The Senate cannot confirm Jindal’s appointees until the list arrives, Kostelka said.
Senator Kostelka has been busy trying to keep and extend a wall of secrecy around the governor and his staff and ensuring that the new ethics regime remains unworkable, but somehow this bit of essential government work just came to his attention.

Who's positions are at stake? Oh, no one important:
Jindal’s top staff, his Cabinet secretaries and other top state agency officials, as well as members of state boards and commissions are among those needing to be confirmed by the state Senate.
This is how the procedure has worked for years, or, at least, until Team Jindal landed on the Fourth Floor of the Capitol:
The Senate gets copies of commissions issued when appointments are made that are filed with the Secretary of State’s Office. But the law requires governors and other statewide officials, who make appointments, to submit lists of their picks to the Senate.

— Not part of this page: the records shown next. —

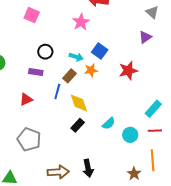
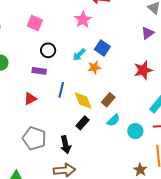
pink square: (32, 15) -> (35, 23), moved
cyan arrow: (76, 57) -> (79, 55), turned 120
red star: (128, 71) -> (143, 70), moved
brown rectangle: (69, 76) -> (108, 100), moved
black arrow: (88, 168) -> (66, 145), moved

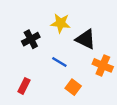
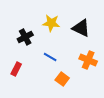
black triangle: (86, 39) -> (81, 28), moved
red rectangle: (24, 86) -> (16, 69), moved

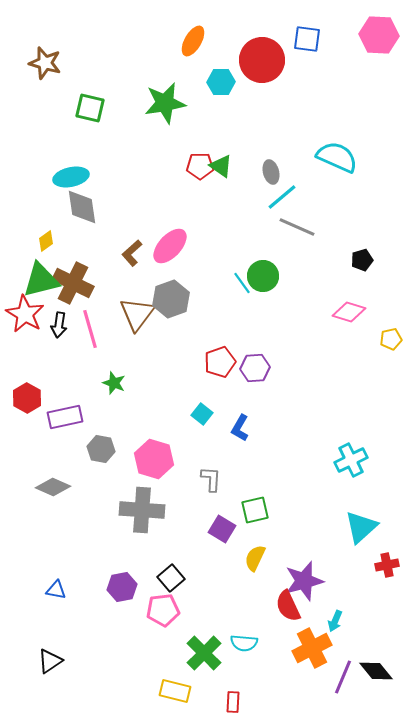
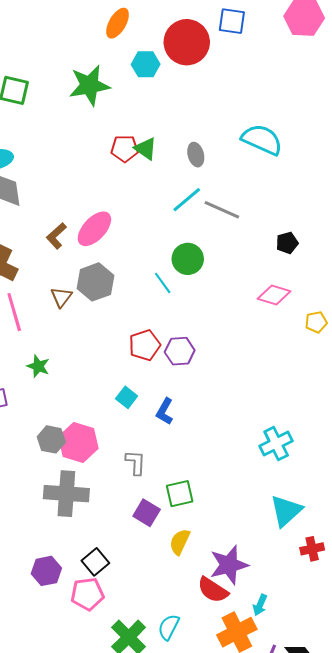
cyan line: (282, 197) -> (187, 200), moved
cyan line: (242, 283) -> (163, 283), moved
brown triangle: (137, 314) -> (61, 297), size x0.6
gray hexagon: (101, 449) -> (51, 439), moved
red semicircle: (288, 606) -> (213, 590), turned -32
cyan semicircle: (244, 643) -> (169, 627), turned 112

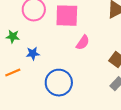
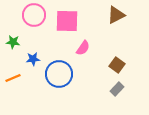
blue circle: (59, 83) -> (59, 74), moved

Other statewide officials have complied, according to Senate records.

Kostelka’s committee is charged with conducting confirmation hearings on the governor’s appointees as well as those of other statewide elected officials.

The panel is the screening committee for the full Senate.

The panel conducts background checks on the appointees to make sure there are no criminal, tax or other problems in their personal histories. In addition, the names are circulated among senators to see if the senators have a problem with any of the appointees. Senators can blackball an appointee.

Jindal did not respond to four requests for an interview placed through his press secretary, Melissa Sellers.
Denial is, apparently, a major river now flooding the Fourth Floor and threatening to drown all of Jindal's executive appointments.

The Jindal bubble is so tightly sealed that Kostelka felt compelled to have to go public with the information in the hope that someone on the Governor's staff might (accidentally) read the story in the paper and see the need for action.

Jindal's imperial style of governing — learned at the knee of Mike Foster but honed to a fine sheen serving in the Bush administration and the Congress — has little use for law, rules or limitations. Those are for suckers!

Jindal operates on a rarefied plane where he is always the smartest person in the room and others are always deferential. It appears that the Governor could benefit from having his bubble pierced and recognizing that, from time-to-time, he'll have to comply with the mundane rules that governed his merely human predecessors.

The Jindal administration's 'we're special, so we need special rules' attitude hasn't been seen in such stark display in Baton Rouge since the days of Buddy Roemer's administration. That kinship borne of arrogance might explain why the two (Jindal and Roemer) work so well together on behalf of John McCain. They are kindred spirits.

With time and luck, if Jindal keeps on his present path, he could well meet Roemer's fate of being a one-term governor.